Socialização e valores
A partir dos 03 anos, experimentando as experiências de divisão de brinquedos, vivência de normas, com o desenvolvimento cognitivo em processo e já vivenciando experiências emocionais grupais para além de si, a criança avança no desenvolvimento social e passa a ter o cognitivo estimulado. É nesta etapa que se inicia a apresentação de cores, formas geométricas, números, letra inicial do nome, ampliando o repertório cognitivo, em preparação para a escolarização.
Observemos que inicialmente, enquanto bebê as necessidades básicas (alimentação, higiene e conforto) são o centro do desenvolvimento. Após, por volta de um ano, a exploração do ambiente. Com 02 anos, experiências sociais, frustração e capacidade de divisão. Com 03 anos, repertório cognitivo.
Desenvolvimento Cognitivo
A etapa dos 04 e 05 anos é marcada pela iniciação da alfabetização, período em que as atividades lúdicas mediam o aprendizado das letras do nome, escrita do primeiro nome, percepção de dias da semana, nome da escola, da professora, números, e assim por diante. A criança tem seu repertório cognitivo ou intelectual ampliado, passa a reconhecer palavras, formar frases, se interessa em ler outdoores na rua, fachadas de comércio e passa a despertar e explorar novos mundos internos e externos.

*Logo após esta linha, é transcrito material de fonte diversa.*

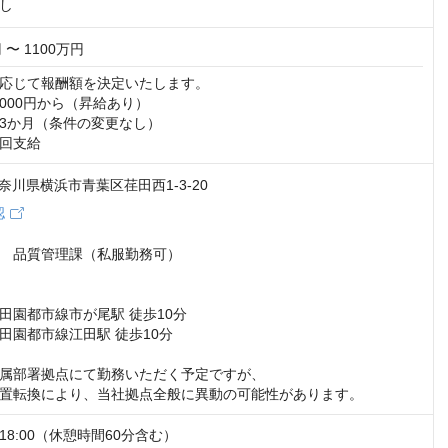
し
 〜 1100万円
応じて報酬額を決定いたします。

,000円から（昇給あり）

3か月（条件の変更なし）

回支給
 神奈川県横浜市青葉区荏田西1-3-20
認
　品質管理課（私服勤務可）

田園都市線市が尾駅 徒歩10分

田園都市線江田駅 徒歩10分

属部署拠点にて勤務いただく予定ですが、

置転換により、当社拠点全般に異動の可能性があります。
18:00（休憩時間60分含む）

Importância da vivência completa de cada etapa
Observemos que cada etapa aqui descrita leva ao desenvolvimento de esquemas ou habilidades que são pré requisitos para o desenvolvimento da fase subsequente. Se esse desenvolvimento é quebrado por fatores externos ou substituído por outros elementos como a tecnologia, ocorre um prejuízo naquilo que seria natural, e a criança passa a ter o desenvolvimento tumultuado ou empobrecido. É sob este aspecto que consiste o alerta de Caminhos da Mente. Se a criança tem um desenvolvimento inadequado ou incompleto, esses prejuízos ou faltas, somar-se-ão ao longo do tempo, impactando na adolescência e mesmo vida adulta. Por que percebemos adultos resistentes ao não, difíceis de relacionamento, explosivos, impulsivos, compulsivos, instáveis em empregos e relações, por exemplo? A resposta certamente encontra-se na vivência incompleta ou não vivência da frustração e socialização da primeira infância, aqui descritos.
Preparemos para a vida!
A dependência da tecnologia ou a incapacidade de ficar sem a mesma, objeto da coluna anterior e as graves consequências decorrentes da abstinência da mesma, que acarreta prejuízos na socialização, desenvolvimento afetivo e cognitivo na adolescência são consequências práticas parentais falhas, conforme destacamos em Caminhos da Mente do dia 06/11/24. Por isso, não deixemos de viver e estimular o desenvolvimento natural de nossas crianças. Estamos produzindo a geração que nos sucederá socialmente no trabalho e demais espaços sociais. Precisamos prepará-los para isso.
Como sempre dissemos o amor consistente, aquele que não é permissivo em excesso, nem sequer punitivo, o amor equilibrado, é sempre um bom caminho. Presentes, não substituem presença, e preço, é sempre diferente de valor. Pensemos nisso!
“A arte de ensinar é a arte de ajudar a descobrir”.